**THE PROBLEM**.
Beginning with the line containing "2026/9/1～1ヶ月以上3ヶ月未満" and ending with the last line of the entries below, copy each line exactly and nothing else.

BEGIN DATA

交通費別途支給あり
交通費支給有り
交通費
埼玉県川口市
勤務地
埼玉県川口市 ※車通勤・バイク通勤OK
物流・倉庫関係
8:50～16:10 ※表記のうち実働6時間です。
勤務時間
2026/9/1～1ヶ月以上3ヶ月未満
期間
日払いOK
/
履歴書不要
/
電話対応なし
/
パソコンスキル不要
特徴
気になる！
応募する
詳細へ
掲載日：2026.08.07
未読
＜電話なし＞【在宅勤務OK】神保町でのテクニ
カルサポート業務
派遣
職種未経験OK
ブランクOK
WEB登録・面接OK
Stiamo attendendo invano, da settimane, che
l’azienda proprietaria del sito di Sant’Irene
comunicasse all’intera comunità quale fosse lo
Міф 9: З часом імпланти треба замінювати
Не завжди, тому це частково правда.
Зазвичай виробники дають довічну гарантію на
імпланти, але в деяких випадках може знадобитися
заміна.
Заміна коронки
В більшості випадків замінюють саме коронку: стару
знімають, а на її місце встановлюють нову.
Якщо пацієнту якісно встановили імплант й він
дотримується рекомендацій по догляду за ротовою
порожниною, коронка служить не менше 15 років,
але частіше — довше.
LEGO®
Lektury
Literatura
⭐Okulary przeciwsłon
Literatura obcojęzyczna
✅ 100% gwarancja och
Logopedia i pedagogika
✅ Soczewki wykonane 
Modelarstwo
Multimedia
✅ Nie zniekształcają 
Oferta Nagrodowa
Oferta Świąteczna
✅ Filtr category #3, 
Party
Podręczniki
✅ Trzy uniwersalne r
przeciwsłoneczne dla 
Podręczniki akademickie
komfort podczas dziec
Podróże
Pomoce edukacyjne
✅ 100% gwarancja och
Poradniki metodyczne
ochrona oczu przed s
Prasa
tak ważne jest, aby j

END DATA

**EXPECTED OUTPUT**.
2026/9/1～1ヶ月以上3ヶ月未満
期間
日払いOK
/
履歴書不要
/
電話対応なし
/
パソコンスキル不要
特徴
気になる！
応募する
詳細へ
掲載日：2026.08.07
未読
＜電話なし＞【在宅勤務OK】神保町でのテクニ
カルサポート業務
派遣
職種未経験OK
ブランクOK
WEB登録・面接OK
Stiamo attendendo invano, da settimane, che
l’azienda proprietaria del sito di Sant’Irene
comunicasse all’intera comunità quale fosse lo
Міф 9: З часом імпланти треба замінювати
Не завжди, тому це частково правда.
Зазвичай виробники дають довічну гарантію на
імпланти, але в деяких випадках може знадобитися
заміна.
Заміна коронки
В більшості випадків замінюють саме коронку: стару
знімають, а на її місце встановлюють нову.
Якщо пацієнту якісно встановили імплант й він
дотримується рекомендацій по догляду за ротовою
порожниною, коронка служить не менше 15 років,
але частіше — довше.
LEGO®
Lektury
Literatura
⭐Okulary przeciwsłon
Literatura obcojęzyczna
✅ 100% gwarancja och
Logopedia i pedagogika
✅ Soczewki wykonane 
Modelarstwo
Multimedia
✅ Nie zniekształcają 
Oferta Nagrodowa
Oferta Świąteczna
✅ Filtr category #3, 
Party
Podręczniki
✅ Trzy uniwersalne r
przeciwsłoneczne dla 
Podręczniki akademickie
komfort podczas dziec
Podróże
Pomoce edukacyjne
✅ 100% gwarancja och
Poradniki metodyczne
ochrona oczu przed s
Prasa
tak ważne jest, aby j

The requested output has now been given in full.